Uitwerking vraag (a)
Uitwerking vraag (b)
Uit de figuur kan bepaald worden hoeveel deeltjes in een liter water geraakt worden bij het passeren van de reactor:
$3,2\cdot 10^{10} - 0,9 \cdot 10^{10} = 2,3\cdot 10^{10}$
Dit gebeurt in 16,5 - 1,5 = 15 seconde. Het aantal keer per jaar dat dit gebeurt is
$\frac{362\cdot 24\cdot 3600}{15} = 2,10\cdot 10^6~\mathrm{keer}$
Het totaal aantal deeltjes is dan:
$2,3\cdot 10^{10} \cdot 2,10\cdot 10^6=4,83\cdot 10^{16}$
De totale massa van alles deze deeltjes (aangezien de massa van een water molecuul 18u is), is:
$4,83\cdot 10^{16}\cdot 18\cdot 1,66\cdot 10^{-27}=1,443\cdot 10^{-9}~\mathrm{kg}$
Aangezien de massa van 1 liter water 0,998 kg is, komt dit overeen met:
$\frac{1,443\cdot 10^{-9}}{0,998}\cdot 100\%=1,4\cdot 10^{-7} \%$
Uitwerking vraag (c)
Uit de figuur zien we hoeveel de activiteit afgenomen is tussen detector 1 en 2. We weten ook dat er 15 m afstand tussen de twee detectoren zit. Als we weten hoeveel tijd er tussen detector 1 en 2 zit, kan de snelheid berekend worden.
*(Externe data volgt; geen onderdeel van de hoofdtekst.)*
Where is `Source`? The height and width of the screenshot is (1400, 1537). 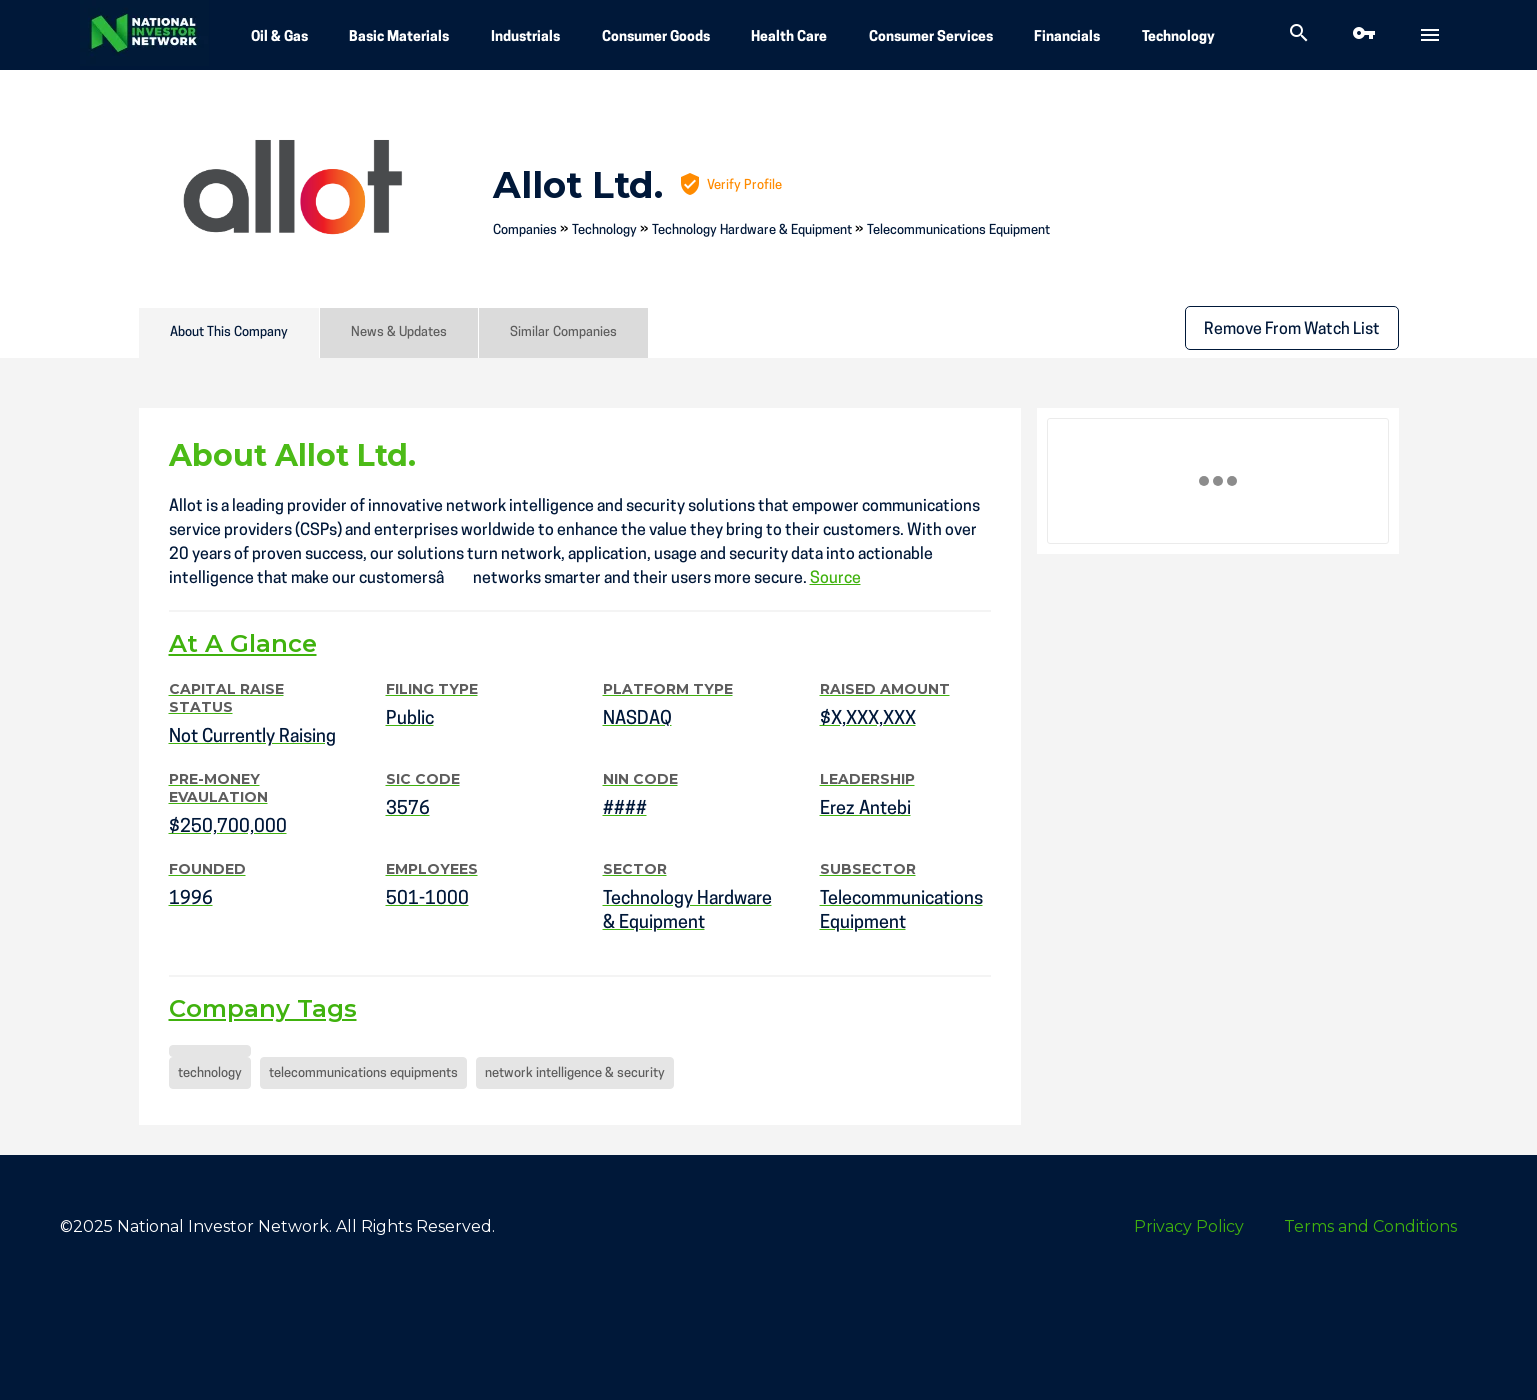 Source is located at coordinates (835, 579).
De tijd tussen de detectoren volgt uit het verschil in activiteit. Bij detector 1 is de activiteit ongeveer 8,4 kBq en bij detector 2 is dat 6,3 kBq (waarbij kBq overeen komt met duizend vervallen kernen per seconde).
Voor de tijd geeft dit:
$\displaylines{\begin{aligned}\\ A(t) &= A(0)\cdot \left(\frac{1}{2} \right )^{\frac{t}{t_{1/2}}} \\ 6,3\cdot 10^3 &= 8,4\cdot 10^3 \left(\frac{1}{2} \right )^{\frac{t}{7,2}} \\ 0,75 &= \left(\frac{1}{2} \right )^{\frac{t}{7,2}} \\ \log(0,75) &= \frac{t}{7,2}\cdot \log(\frac{1}{2}) \\ t &= \frac{\log(0,75)}{\log(\frac{1}{2})}\cdot 7,2=2,99~\mathrm{s}\end{aligned}}$
En de snelheid is dan:
$v=\frac{s}{t}=\frac{15}{2,99}=5,0~\mathrm{ms}^{-1}$
Uitwerking vraag (d)
De gammafotonen moeten afkomstig zijn uit het secundaire circuit. Er zit dus een lek tussen het primaire en secundaire circuit.